1881, October 31, Monday a
Visited the “Exhibition”, and as it was a very wet and cold day, it was fortunate that we were able to do so. It was only a National Exhibition and not of very great interest. There were a few old paintings apparently belonging to a permanent gallery, residing in the building – some good terra-cotta work – in statuary etc, maps, historic drepes for one of the London theatres, and marble mosaics. That which attracted my attention most was a display of the Silk Manufacture in all its various stages, from the silkworms’ eggs with moths busy making them all in little muslin bags, to the worms in various stages of littleness and bigness, starvation and corpulence, liveliness and somnolence, to the chrysalides, the cocoons, the women with circular troughs of hot water before them in which the cocoons were bobbing up and down as though they felt it too hot, but which was produced by the threads of silk on them being brought together by the operator and placed in connection with the wheel which spun the beautiful golden thread around a drum, to the dyeing of various colours, and the weaving into most beautiful fabrics. At one bench sat a number of women with microscopes before them in which they were apparently examining eggs of the silkworm. There was also a large number of little mortars with pestles in them in which as it appeared to me the old cocoons from which the silk had been removed were brayed. But I could not answer the riddle and consequently, after a time was compelled to “give it up”.
Vere and I were occupied some time in examining the very simple machinery in one of the other courts by which masons lift large blocks of stone to the tops of walls.

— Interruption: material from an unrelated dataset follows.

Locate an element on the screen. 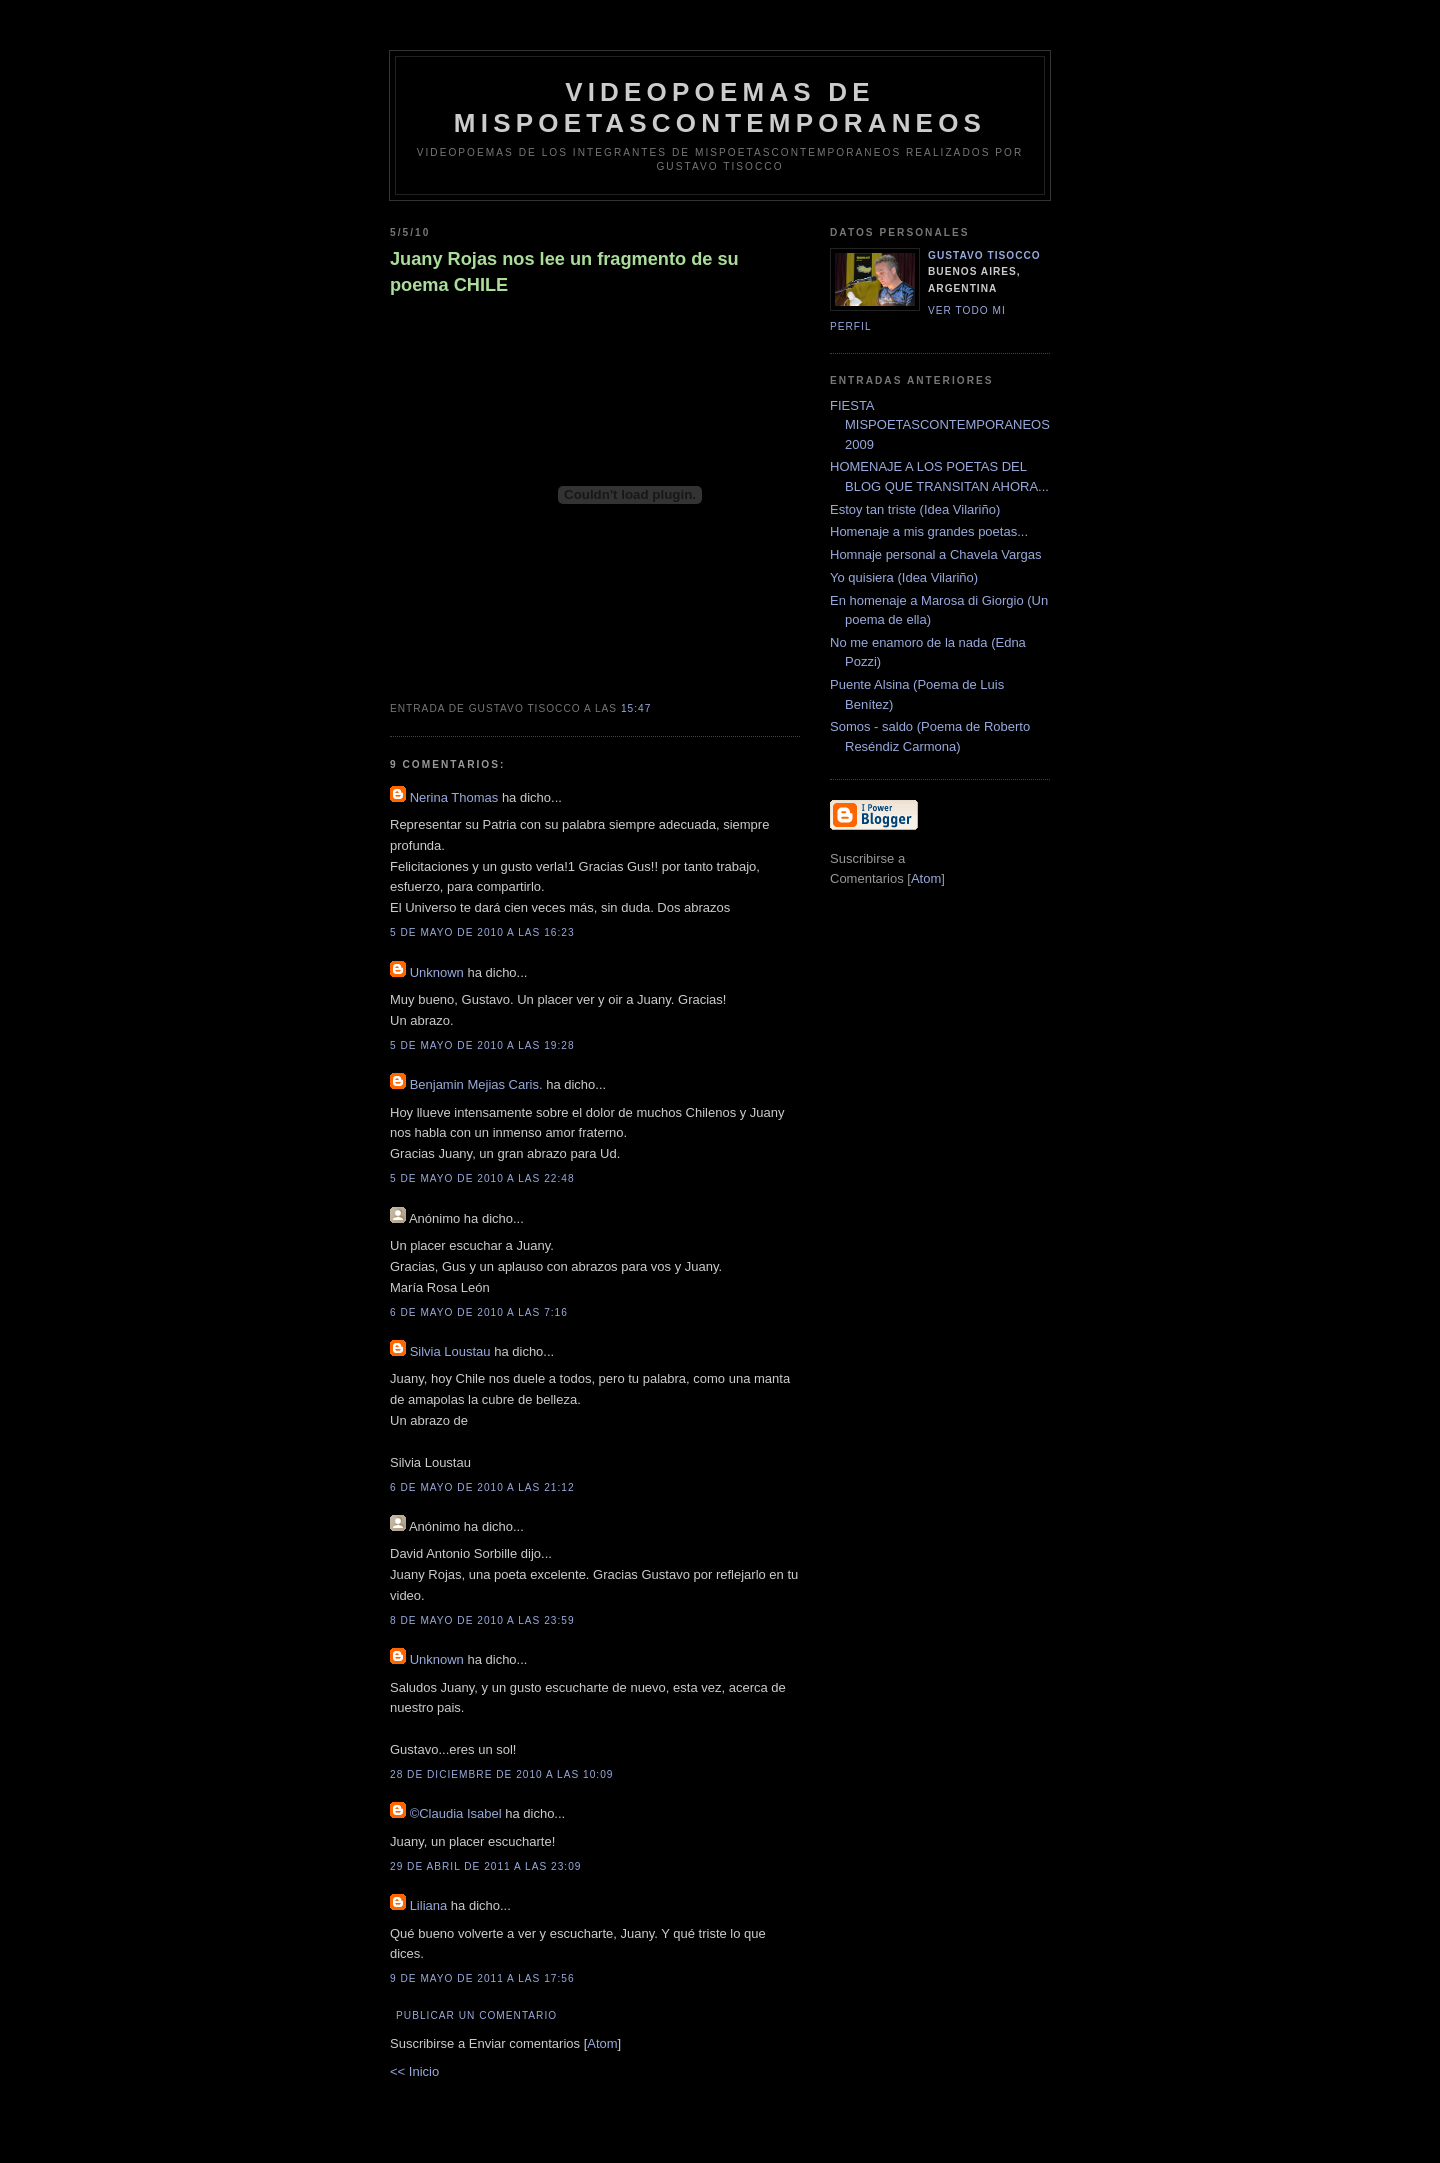 Image resolution: width=1440 pixels, height=2163 pixels. 6 de mayo de 2010 a las 21:12 is located at coordinates (482, 1487).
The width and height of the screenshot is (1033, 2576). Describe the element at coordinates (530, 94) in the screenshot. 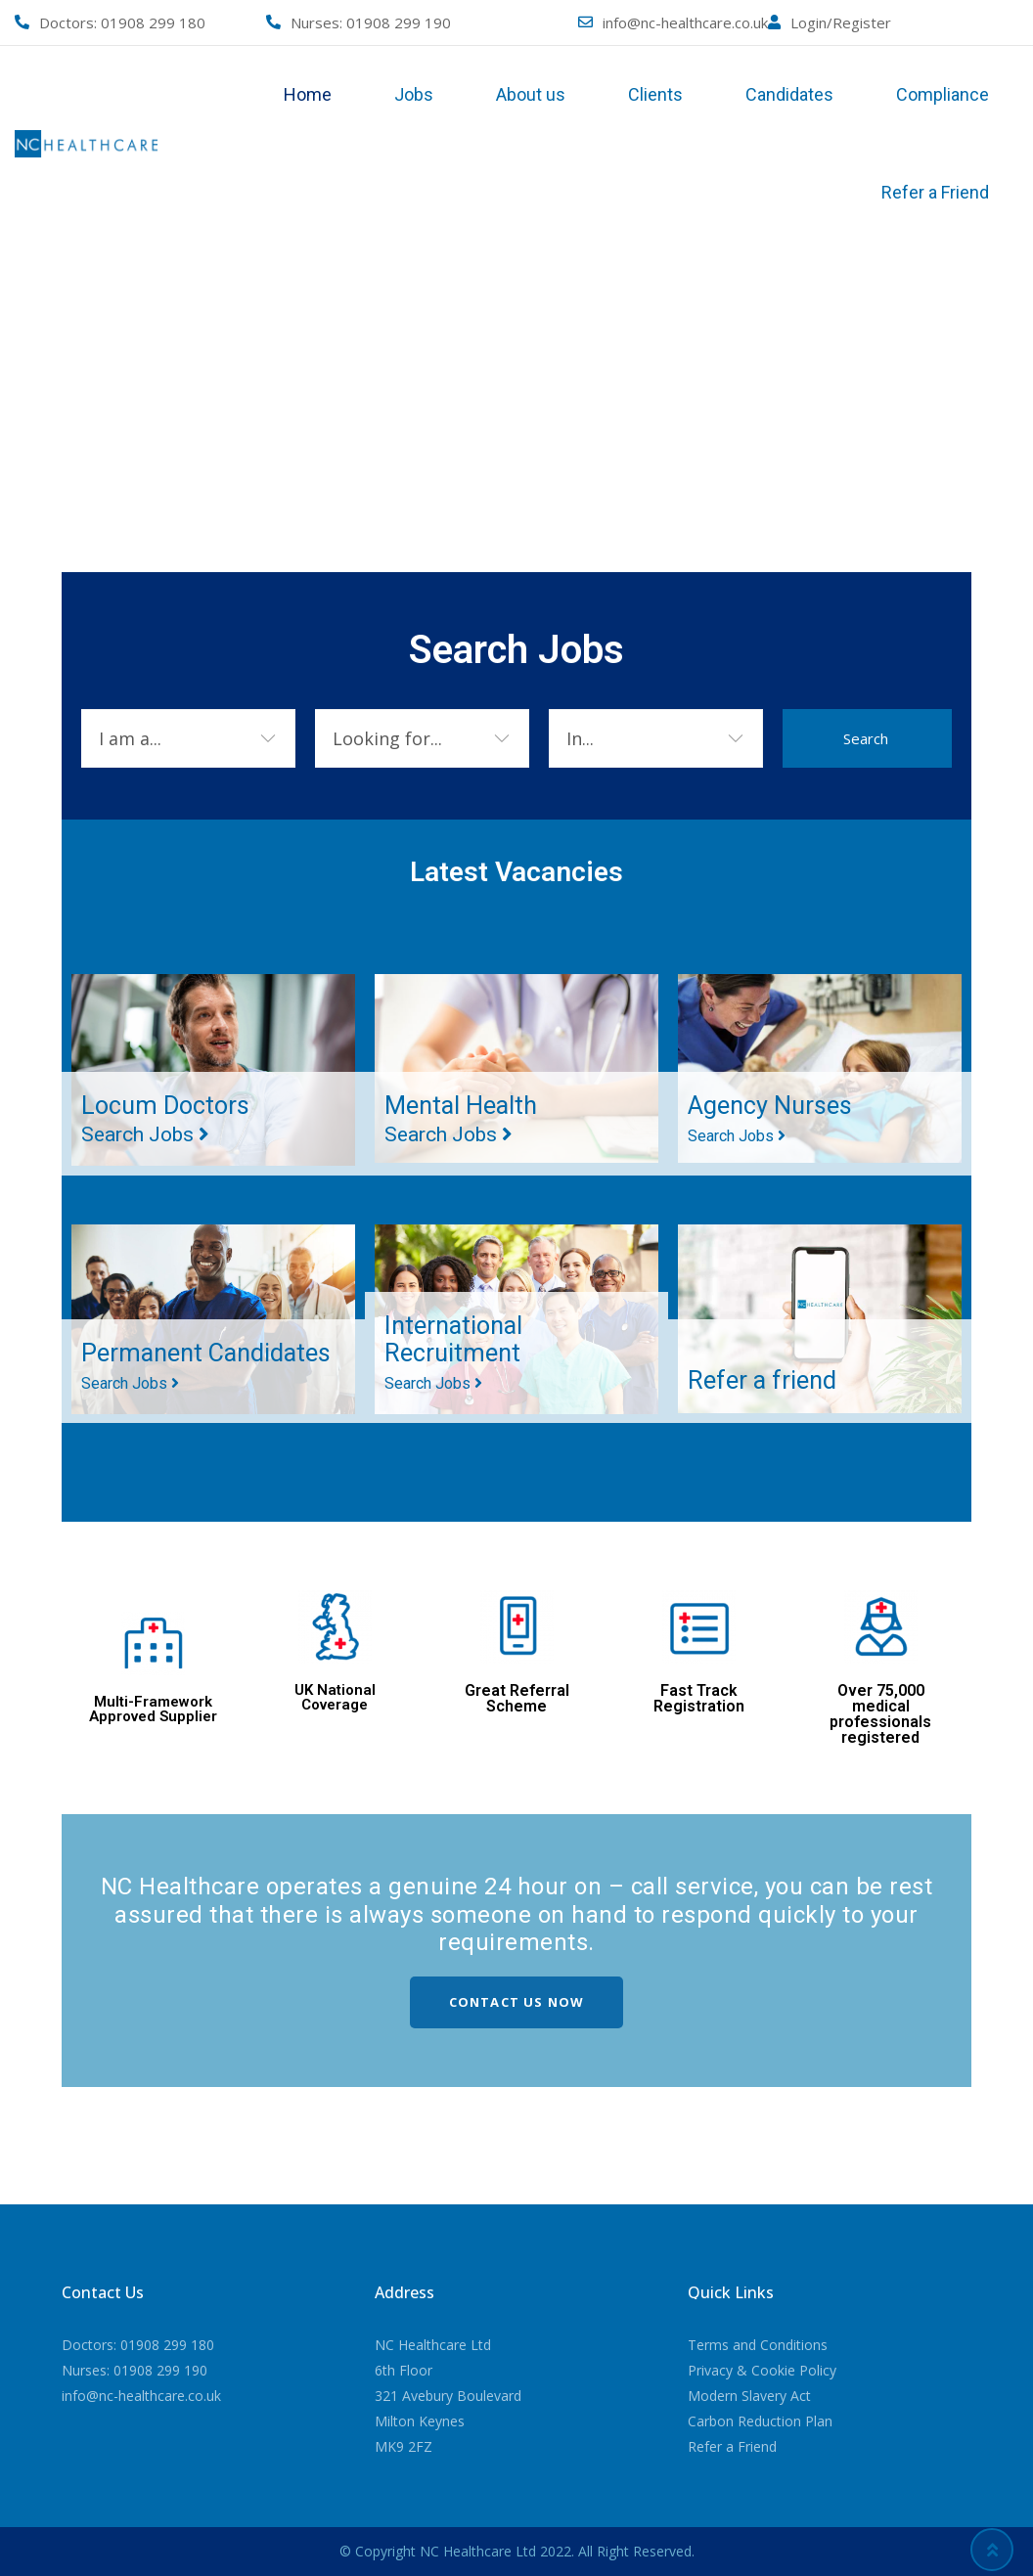 I see `About us` at that location.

I think the apparatus is called masons’ “keys”.
There were many troops of school children nearly all girls, and factory women, apparently from the country, passing and repassing through the building. To speak in the mildest way there was very little beauty among them – and as to their style of dress, well – it was neither neat, nor becoming, nor pretty. I never saw such a collection of plain and ill dressed women before. We might perhaps see such in an English prison, perhaps in a workhouse, but certainly nowhere else at home. I am told that the factory workers in Italy are very poorly paid.
Some of the women attending the machinery in motion were a little better looking, but were chiefly remarkable for their head dress which consisted of a sort of silver (or other white metal) fan fastened at the back of the head, the hair being drawn through the centre and there fastened. I am told they were there night and day for as long as a fortnight or three weeks at a time. How they manage to sleep in them I can not divine.
There were some stalls at which electro plating with gold, silver and nickel was going on and which attracted the attention of a considerable number of visitors.
When we emerged from the grounds the choir who are to sing at the closing ceremony tomorrow were assembling for rehearsal. We were not allowed to remain, though for some time we turned a deaf ear to the orders of the soldier who told us to get out, but we stayed long enough to hear a few strains, which convinced us that we would not care to come here tomorrow. We were glad to get back to our hotel, dine, and spend the remainder of the evening in gossip conversation with other travellers in the fumoir.